[WHAT YOU SHOULD DO]
Your copy should hold only the lines from the one holding "Showing 1-3 of 3 (520, 872)" through the last line of the records below, both included, each exact and with no pictures.

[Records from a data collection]
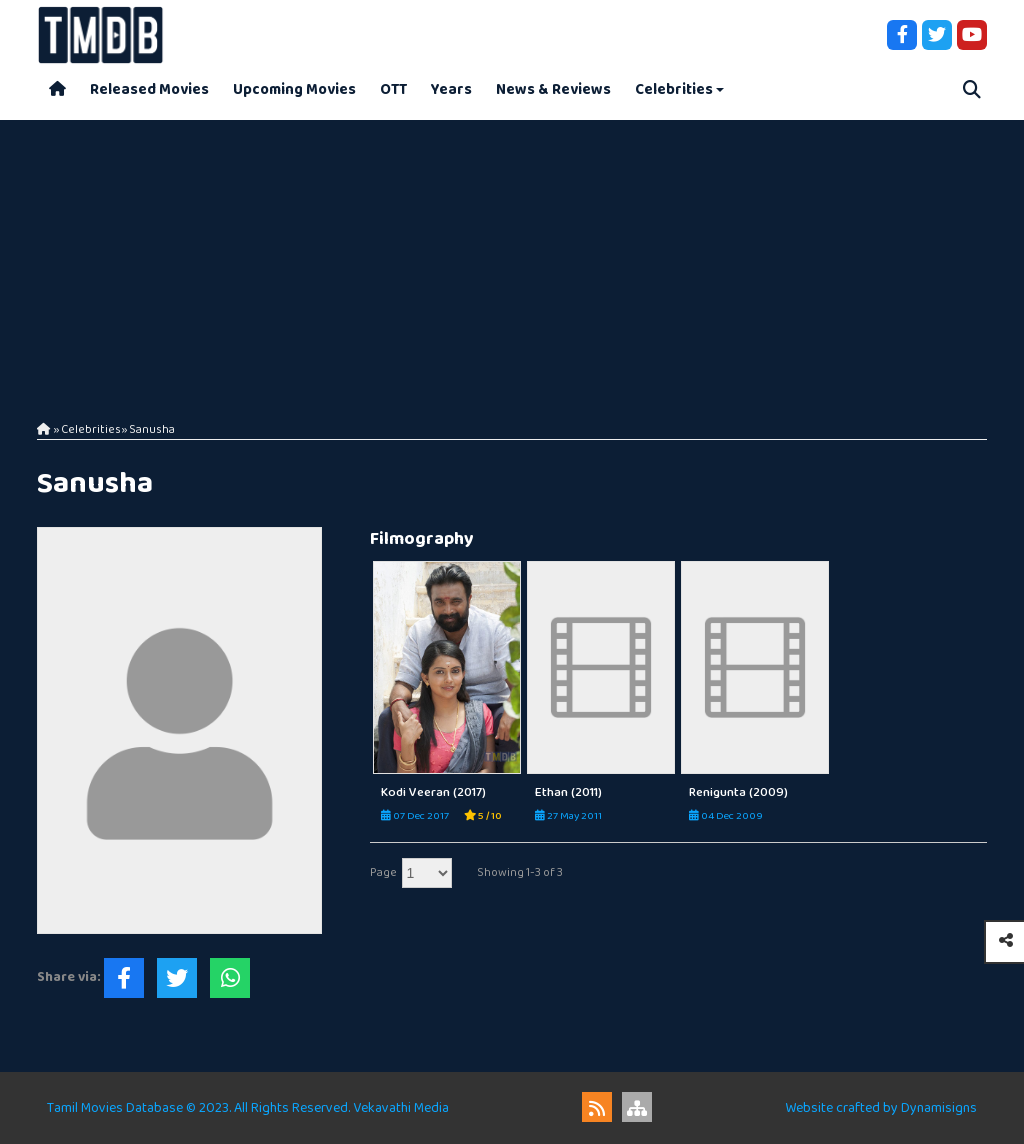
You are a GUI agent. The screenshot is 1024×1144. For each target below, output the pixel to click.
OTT (393, 89)
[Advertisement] (512, 260)
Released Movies (149, 89)
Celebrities (674, 89)
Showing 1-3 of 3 (520, 872)
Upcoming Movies (294, 89)
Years (451, 89)
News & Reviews (553, 89)
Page (383, 872)
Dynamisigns (939, 1108)
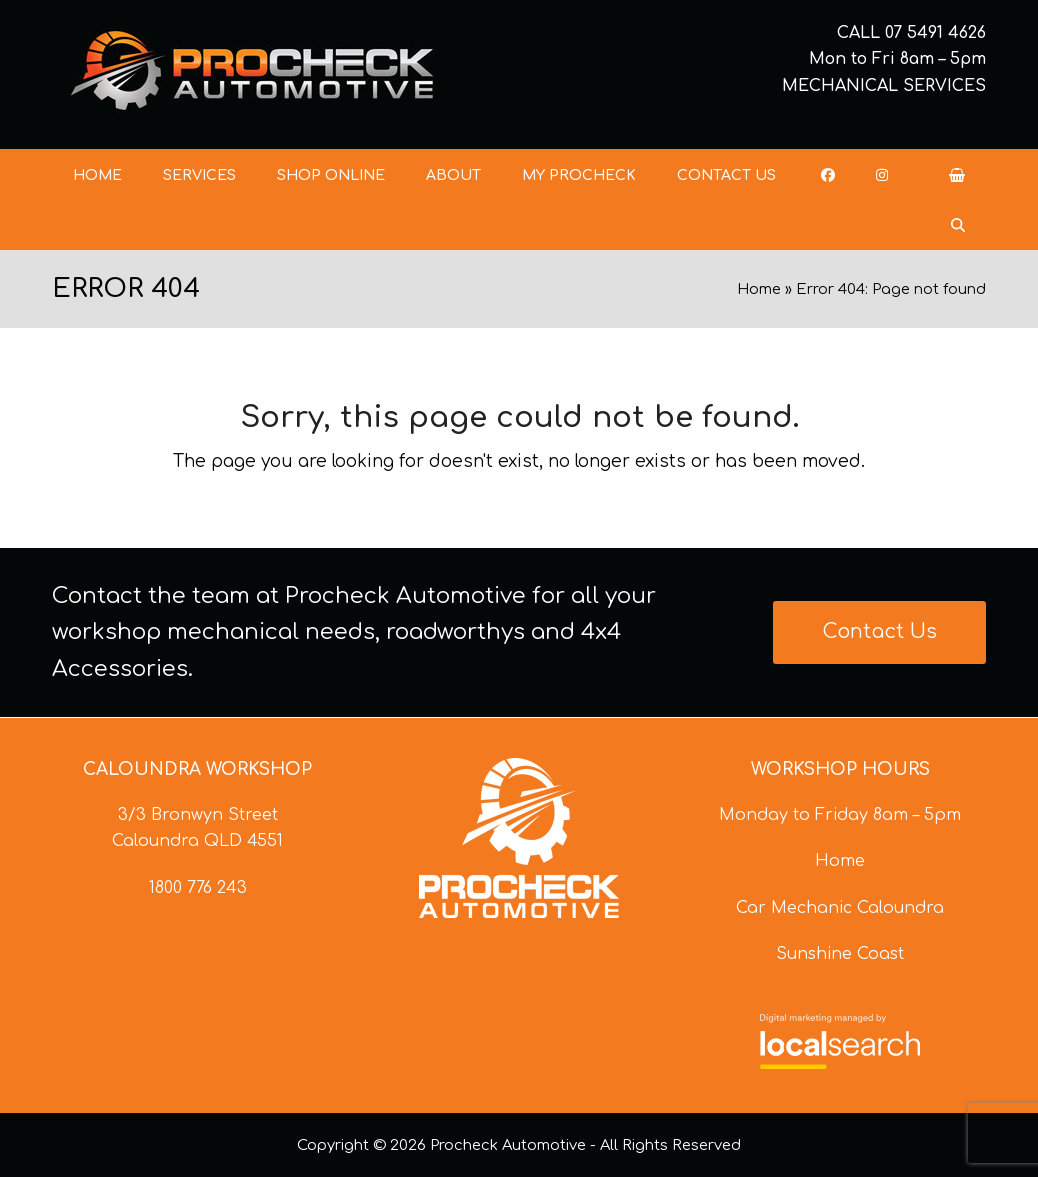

[YOUR SOLUTION]
Showing 1-3 of 3 (520, 872)
Upcoming Movies (294, 89)
Years (451, 89)
News & Reviews (553, 89)
Page (383, 872)
Dynamisigns (939, 1108)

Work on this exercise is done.